[Start of section]

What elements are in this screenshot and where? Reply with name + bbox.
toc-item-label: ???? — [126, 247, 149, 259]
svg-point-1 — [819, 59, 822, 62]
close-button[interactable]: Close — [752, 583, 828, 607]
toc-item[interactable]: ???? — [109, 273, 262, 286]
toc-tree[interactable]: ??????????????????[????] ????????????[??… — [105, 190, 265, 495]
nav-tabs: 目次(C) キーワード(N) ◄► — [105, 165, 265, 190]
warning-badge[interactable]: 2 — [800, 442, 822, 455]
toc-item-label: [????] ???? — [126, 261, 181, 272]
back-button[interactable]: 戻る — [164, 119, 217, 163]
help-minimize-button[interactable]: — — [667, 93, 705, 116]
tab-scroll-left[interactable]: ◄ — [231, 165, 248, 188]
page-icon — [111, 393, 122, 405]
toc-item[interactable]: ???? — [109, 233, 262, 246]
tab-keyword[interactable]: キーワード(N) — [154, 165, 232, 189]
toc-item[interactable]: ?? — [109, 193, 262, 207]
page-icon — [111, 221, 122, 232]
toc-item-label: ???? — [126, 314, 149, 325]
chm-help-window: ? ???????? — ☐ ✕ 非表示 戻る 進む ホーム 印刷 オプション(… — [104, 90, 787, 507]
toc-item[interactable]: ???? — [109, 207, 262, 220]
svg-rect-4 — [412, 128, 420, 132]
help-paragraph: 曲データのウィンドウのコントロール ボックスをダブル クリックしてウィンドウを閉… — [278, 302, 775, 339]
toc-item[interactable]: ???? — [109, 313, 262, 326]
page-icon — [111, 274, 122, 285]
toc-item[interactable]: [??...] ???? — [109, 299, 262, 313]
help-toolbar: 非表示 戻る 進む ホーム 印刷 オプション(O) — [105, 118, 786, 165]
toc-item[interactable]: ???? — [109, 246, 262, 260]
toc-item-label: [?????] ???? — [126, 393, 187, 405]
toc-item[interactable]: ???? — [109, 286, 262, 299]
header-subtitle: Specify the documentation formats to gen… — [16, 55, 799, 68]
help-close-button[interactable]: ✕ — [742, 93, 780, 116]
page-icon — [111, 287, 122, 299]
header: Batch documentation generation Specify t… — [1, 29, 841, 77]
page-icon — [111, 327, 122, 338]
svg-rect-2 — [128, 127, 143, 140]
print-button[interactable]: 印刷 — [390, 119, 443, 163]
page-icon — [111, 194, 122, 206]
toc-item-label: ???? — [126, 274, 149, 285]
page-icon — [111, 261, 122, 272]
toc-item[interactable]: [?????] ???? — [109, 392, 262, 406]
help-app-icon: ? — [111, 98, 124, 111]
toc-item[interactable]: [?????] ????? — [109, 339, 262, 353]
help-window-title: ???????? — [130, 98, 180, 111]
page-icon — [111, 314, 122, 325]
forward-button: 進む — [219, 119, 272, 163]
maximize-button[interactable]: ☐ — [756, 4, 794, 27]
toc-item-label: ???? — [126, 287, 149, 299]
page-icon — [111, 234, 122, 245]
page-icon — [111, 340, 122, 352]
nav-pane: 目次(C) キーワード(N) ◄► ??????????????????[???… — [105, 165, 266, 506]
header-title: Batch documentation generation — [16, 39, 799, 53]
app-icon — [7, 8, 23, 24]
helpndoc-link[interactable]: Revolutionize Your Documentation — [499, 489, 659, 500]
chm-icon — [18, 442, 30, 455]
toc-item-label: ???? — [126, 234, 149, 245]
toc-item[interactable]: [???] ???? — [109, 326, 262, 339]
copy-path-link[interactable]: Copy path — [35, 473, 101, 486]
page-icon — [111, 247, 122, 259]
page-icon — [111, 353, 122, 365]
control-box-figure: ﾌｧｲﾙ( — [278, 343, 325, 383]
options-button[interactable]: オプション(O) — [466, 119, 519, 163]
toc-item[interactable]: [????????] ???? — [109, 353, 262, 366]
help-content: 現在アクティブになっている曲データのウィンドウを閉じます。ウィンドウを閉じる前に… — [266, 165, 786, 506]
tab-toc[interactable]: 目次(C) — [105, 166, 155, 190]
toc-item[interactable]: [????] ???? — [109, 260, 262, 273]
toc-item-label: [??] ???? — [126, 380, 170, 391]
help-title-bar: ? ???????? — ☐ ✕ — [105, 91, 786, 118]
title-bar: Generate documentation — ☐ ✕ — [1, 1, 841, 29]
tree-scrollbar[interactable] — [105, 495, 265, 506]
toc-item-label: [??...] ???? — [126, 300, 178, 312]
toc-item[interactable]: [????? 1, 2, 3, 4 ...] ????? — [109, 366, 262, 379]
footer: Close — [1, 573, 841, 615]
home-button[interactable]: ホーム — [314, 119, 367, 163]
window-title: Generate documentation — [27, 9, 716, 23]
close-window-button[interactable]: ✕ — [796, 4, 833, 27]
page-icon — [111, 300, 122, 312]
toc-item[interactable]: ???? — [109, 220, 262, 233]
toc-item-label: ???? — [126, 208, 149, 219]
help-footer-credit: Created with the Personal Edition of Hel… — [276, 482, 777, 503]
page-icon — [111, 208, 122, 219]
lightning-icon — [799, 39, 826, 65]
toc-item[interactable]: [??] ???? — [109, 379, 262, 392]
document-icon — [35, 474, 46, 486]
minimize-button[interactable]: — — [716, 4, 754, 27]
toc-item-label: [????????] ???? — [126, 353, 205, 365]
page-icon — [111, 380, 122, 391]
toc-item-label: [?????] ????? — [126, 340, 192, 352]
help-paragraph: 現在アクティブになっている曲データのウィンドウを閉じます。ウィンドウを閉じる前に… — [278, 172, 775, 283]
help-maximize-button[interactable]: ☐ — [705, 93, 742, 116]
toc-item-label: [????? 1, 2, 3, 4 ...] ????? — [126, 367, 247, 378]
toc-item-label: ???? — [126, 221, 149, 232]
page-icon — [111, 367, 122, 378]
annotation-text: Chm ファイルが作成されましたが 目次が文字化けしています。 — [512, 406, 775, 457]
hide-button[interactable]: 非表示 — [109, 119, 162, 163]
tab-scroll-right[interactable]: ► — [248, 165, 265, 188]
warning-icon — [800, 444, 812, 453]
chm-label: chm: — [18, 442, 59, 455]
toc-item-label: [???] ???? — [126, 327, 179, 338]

[End of section]

From the listing, tally every line with the word "キーワード" in it and give only the tally.

3